Matthew and Michael are back from Peterborough to find a new college rising out of the mud of Cambridge with unseemly haste. Sherriff Dick Tulyet is out of town; de Stannell, his deputy, in charge. John Winwick is determined to make a name for himself and has sponsored the expansion of the scholars of Cambridge in a manner that has got the rest of the intellectuals grumbling into their Agatha-brewed potage. Of course, this gives Gregory a chance to allow a host of new characters into Matt and Michael’s lives. The new fellows at Winwick comprise Provost Illesy and the tutors Ratclyfe, Nerli, Lawrence, and Bon. There’s a new apothecary in town, Eyer, plus the new vicar of St Mary’s, Heyford. A new college has meant a flood of matriculands, headed by the obnoxious Goodwyn, egged on by the ever more surly Richard Stanmore who is fast becoming a chore to both his mother Edith and his uncle Matt. Dozens more inveigle their way into the mystery, the author handling them with the literary deftness that is her hallmark.

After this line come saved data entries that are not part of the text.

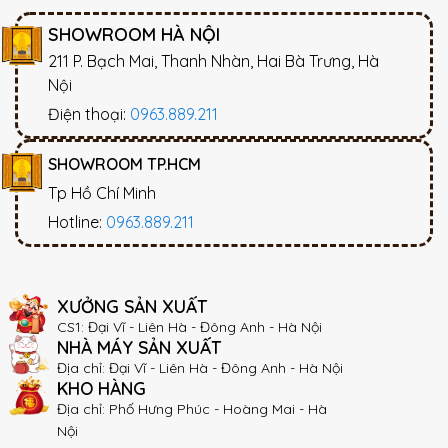
SHOWROOM HÀ NỘI
211 P. Bạch Mai, Thanh Nhàn, Hai Bà Trưng, Hà
Nội
Điện thoại:
0963.889.211
SHOWROOM TP.HCM
Tp Hồ Chí Minh
Hotline:
0963.889.211
XƯỞNG SẢN XUẤT
CS1: Đại Vĩ - Liên Hà - Đông Anh - Hà Nội
NHÀ MÁY SẢN XUẤT
Địa chỉ: Đại Vĩ - Liên Hà - Đông Anh - Hà Nội
KHO HÀNG
Địa chỉ: Phố Hưng Phúc - Hoàng Mai - Hà
Nội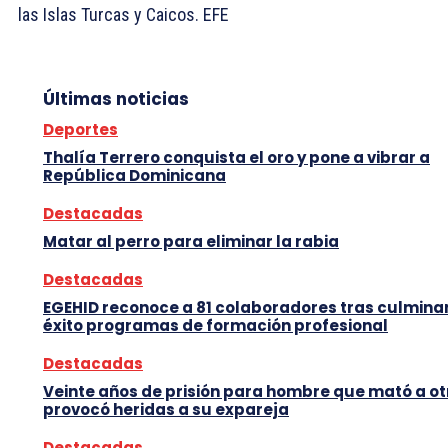
las Islas Turcas y Caicos. EFE
Últimas noticias
Deportes
Thalía Terrero conquista el oro y pone a vibrar a
República Dominicana
Destacadas
Matar al perro para eliminar la rabia
Destacadas
EGEHID reconoce a 81 colaboradores tras culmina
éxito programas de formación profesional
Destacadas
Veinte años de prisión para hombre que mató a ot
provocó heridas a su expareja
Destacadas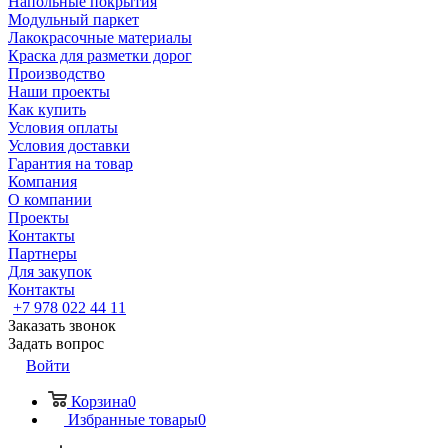
Напольные покрытия
Модульный паркет
Лакокрасочные материалы
Краска для разметки дорог
Производство
Наши проекты
Как купить
Условия оплаты
Условия доставки
Гарантия на товар
Компания
О компании
Проекты
Контакты
Партнеры
Для закупок
Контакты
+7 978 022 44 11
Заказать звонок
Задать вопрос
Войти
Корзина
0
Избранные товары
0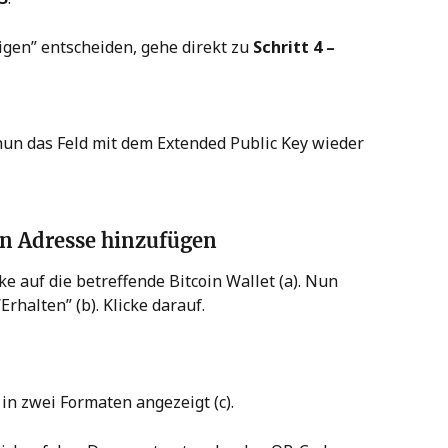
tigen” entscheiden, gehe direkt zu 
Schritt 4 – 
nun das Feld mit dem Extended Public Key wieder 
in Adresse hinzufügen
e auf die betreffende Bitcoin Wallet (a). Nun 
Erhalten” (b). Klicke darauf.
 in zwei Formaten angezeigt (c).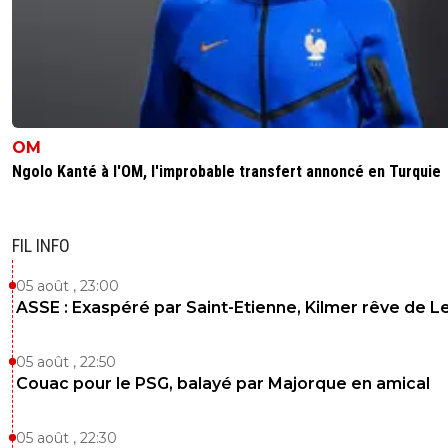
OM
Ngolo Kanté à l'OM, l'improbable transfert annoncé en Turquie
FIL INFO
05 août , 23:00
ASSE : Exaspéré par Saint-Etienne, Kilmer rêve de L
05 août , 22:50
Couac pour le PSG, balayé par Majorque en amical
05 août , 22:30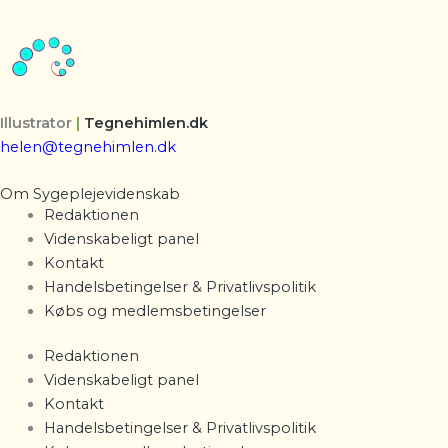
Illustrator
|
Tegnehimlen.dk
helen@tegnehimlen.dk
Om Sygeplejevidenskab
Redaktionen
Videnskabeligt panel
Kontakt
Handelsbetingelser & Privatlivspolitik
Købs og medlemsbetingelser
Redaktionen
Videnskabeligt panel
Kontakt
Handelsbetingelser & Privatlivspolitik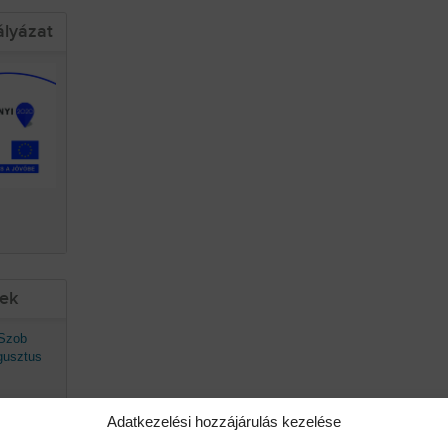
ályázat
sek
 Szob
gusztus
Adatkezelési hozzájárulás kezelése
avaszán
ő.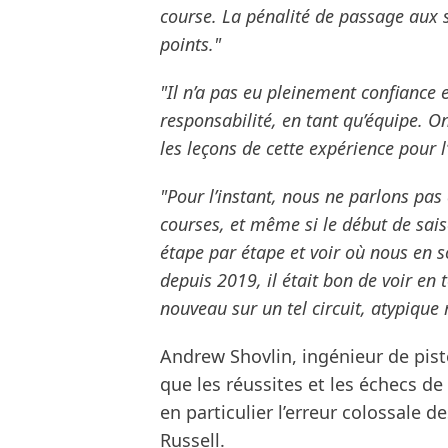
course. La pénalité de passage aux s
points."
"Il n’a pas eu pleinement confiance e
responsabilité, en tant qu’équipe. O
les leçons de cette expérience pour l’
"Pour l’instant, nous ne parlons pa
courses, et même si le début de sais
étape par étape et voir où nous en s
depuis 2019, il était bon de voir e
nouveau sur un tel circuit, atypique
Andrew Shovlin, ingénieur de piste 
que les réussites et les échecs d
en particulier l’erreur colossale d
Russell.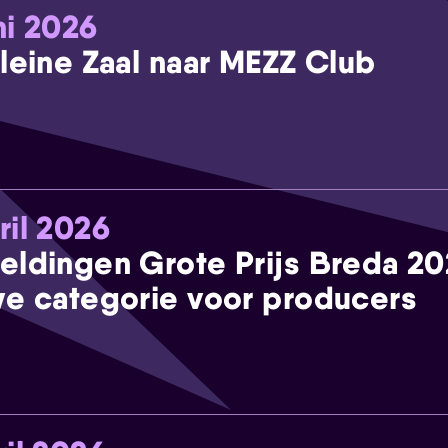
ni 2026
leine Zaal naar MEZZ Club
ril 2026
eldingen Grote Prijs Breda 2
e categorie voor producers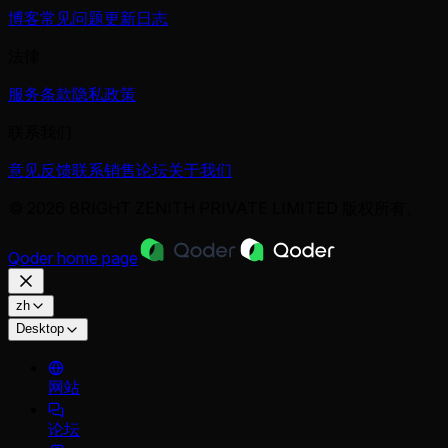
博客
常见问题
更新日志
法律
服务条款
隐私政策
联系我们
意见反馈
联系销售
论坛
关于我们
© 2026 BRIGHT ZENITH PRIVATE LIMITED 版权所有。
Qoder
home page
zh
Desktop
网站
论坛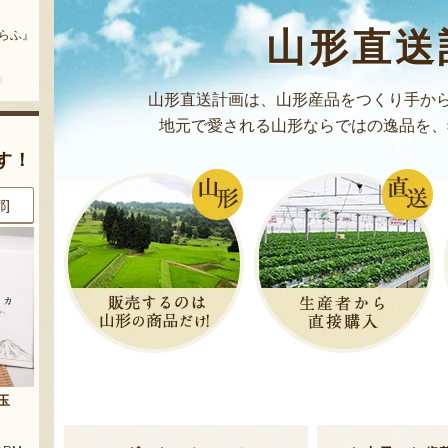
まいにちのこめ油
予約注文：山形県産 桃（贈答
用・家庭用）
山形直送
どう』
『三和油脂株式会社』
『栗原果樹園』
山形直送計画は、山形産品をつくり手から
地元で愛される山形ならではの逸品を、
す！
県]
8月8日 11:30 [東京都]
8月8日 10:50 [神奈川県]
JA鶴岡のアイスクリームセット
山形県産 ピオーネ・シャインマ
スカット
農園』
『JA鶴岡』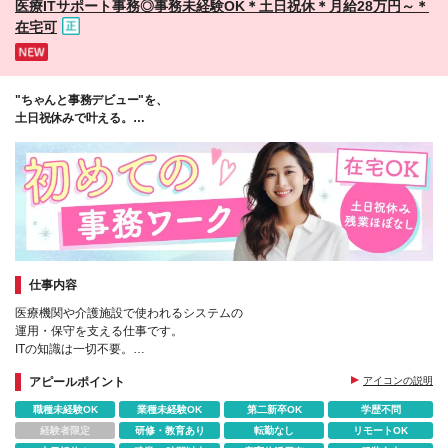
医療ITサポート事務◎事務未経験OK＊土日祝休＊月給28万円～＊
過分別途支給 ※雇用形態・待遇・福利厚生については
在宅可
変更なし
"ちゃんと事務デビュー"を、
土日祝休みで叶える。
月給28万円が実現！新しい私へ。
仕事内容
医療機関や介護施設で使われるシステムの
運用・保守を支える仕事です。
ITの知識は一切不要。
PC操作や業界知識はゼロから学べる研修つきで、
アピールポイント
アイコンの説明
安心して事務デビューできる環境です◎
職種未経験OK
業種未経験OK
第二新卒OK
学歴不問
経験者限定
研修・教育あり
転勤なし
リモートOK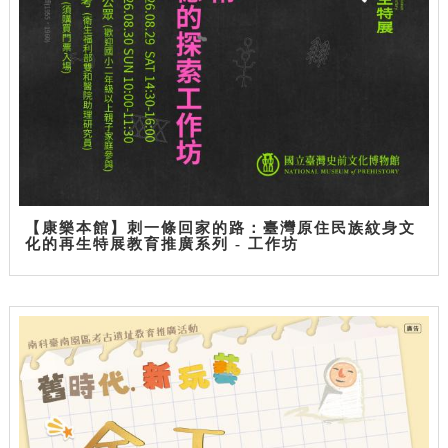
【康樂本館】刺一條回家的路：臺灣原住民族紋身文
化的再生特展教育推廣系列 - 工作坊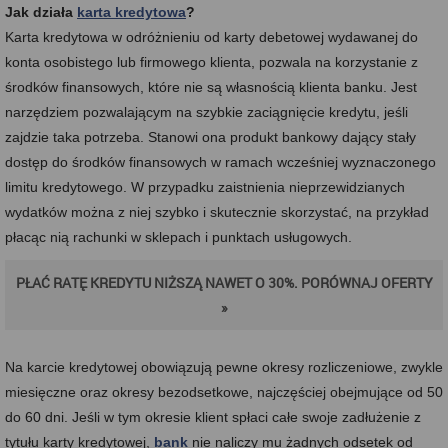
Jak działa
karta kredytowa
?
Karta kredytowa w odróżnieniu od karty debetowej wydawanej do
konta osobistego lub firmowego klienta, pozwala na korzystanie z
środków finansowych, które nie są własnością klienta banku. Jest
narzędziem pozwalającym na szybkie zaciągnięcie kredytu, jeśli
zajdzie taka potrzeba. Stanowi ona produkt bankowy dający stały
dostęp do środków finansowych w ramach wcześniej wyznaczonego
limitu kredytowego. W przypadku zaistnienia nieprzewidzianych
wydatków można z niej szybko i skutecznie skorzystać, na przykład
płacąc nią rachunki w sklepach i punktach usługowych.
PŁAĆ RATĘ KREDYTU NIŻSZĄ NAWET O 30%. PORÓWNAJ OFERTY
»
Na karcie kredytowej obowiązują pewne okresy rozliczeniowe, zwykle
miesięczne oraz okresy bezodsetkowe, najczęściej obejmujące od 50
do 60 dni. Jeśli w tym okresie klient spłaci całe swoje zadłużenie z
tytułu karty kredytowej,
bank
nie naliczy mu żadnych odsetek od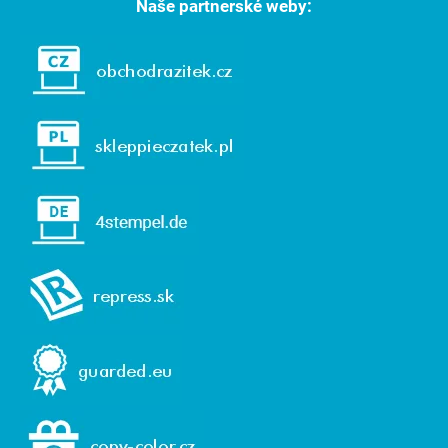
Naše partnerské weby: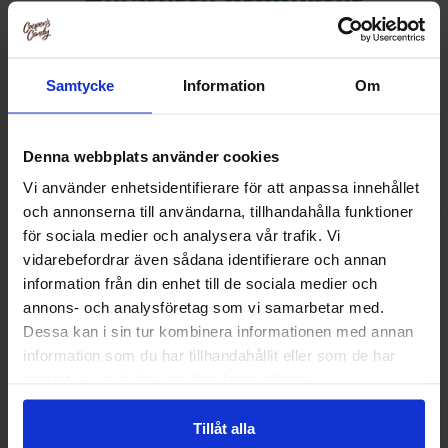
Relaterte produkter
Samtycke
Information
Om
Denna webbplats använder cookies
Vi använder enhetsidentifierare för att anpassa innehållet
och annonserna till användarna, tillhandahålla funktioner
för sociala medier och analysera vår trafik. Vi
vidarebefordrar även sådana identifierare och annan
information från din enhet till de sociala medier och
annons- och analysföretag som vi samarbetar med.
American Bakery Brownie Cookies
American Bakery Di
Dessa kan i sin tur kombinera informationen med annan
White Chocolate 106g
information som du har tillhandahållit eller som de har
34.99 kr
36.90
samlat in när du har använt deras tjänster.
Kjøp
Kjø
Tillåt alla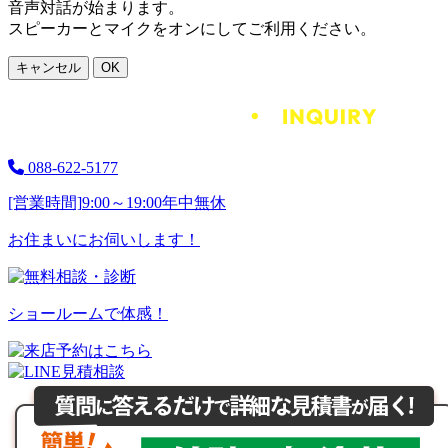
音声対話が始まります。
スピーカーとマイクをオンにしてご利用ください。
キャンセル
OK
088-622-5177
[営業時間]
9:00～19:00
年中無休
お住まいにお伺いします！
ショールームで体感！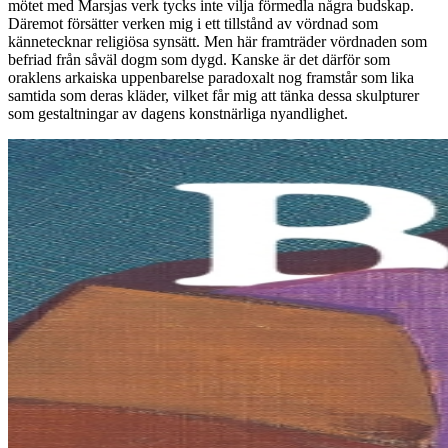
mötet med Marsjas verk tycks inte vilja förmedla några budskap.
Däremot försätter verken mig i ett tillstånd av vördnad som
kännetecknar religiösa synsätt. Men här framträder vördnaden som
befriad från såväl dogm som dygd. Kanske är det därför som
oraklens arkaiska uppenbarelse paradoxalt nog framstår som lika
samtida som deras kläder, vilket får mig att tänka dessa skulpturer
som gestaltningar av dagens konstnärliga nyandlighet.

This mystery is particularly confounding, the lengthy riotous denouement revealing a host of nefarious characters and motives who literally bring the house down. Matt’s trysts with Julitta continue in this novel, Michael has to deal with the penurious state of Michaelhouse after a robbery (in fact seven hostels, three Colleges and a Priory are robbed with several town houses), and there is a series of debates on the theological concepts of apostolic poverty – which is compounded by a ludicrous yet heretical text the ever-dirty William pens to the delight of a blackmailer. Not much to solve in a week before the inauguration of the new College. All of which has Matt forced to indulge in a bit of human dissection to prove how people have died. As Michael encourages him:
“What is not right is failing to do all in our power to clear his name and ensure he lies in the grave he deserves. I am not happy with desecration either, but I am prepared to set aside my aversion for the sake of justice.”
At the heart of this novel is greed and personal advancement. Selfishness abounds, prosperity is desired and “it is common knowledge that if you want a college to prosper, you should appoint a villain to mind its coffers.” Indeed.
This time fans of ‘Cluedo’ will have a field day given it’s a glut of ‘Miss Scarlett with the dormirella in the cellar’ or ‘Colonel Mustard with the sword in the latrine’. People are dispatched through all manner of nasty accidents. Cambridge is sorely in trouble this time with “bloodshed, as the University goes to war with the town and itself.” Yet by the end of it, Matthew’s kindly nature and unfailing medical philanthropy saves him and the scholars . It is his “ruffianly clients” who save him and Michaelhouse and, as he wryly observes “I would not change them for world.”
And, for this reader, I would not change Susanna Gregory’s storytelling for the world, either. Peerless.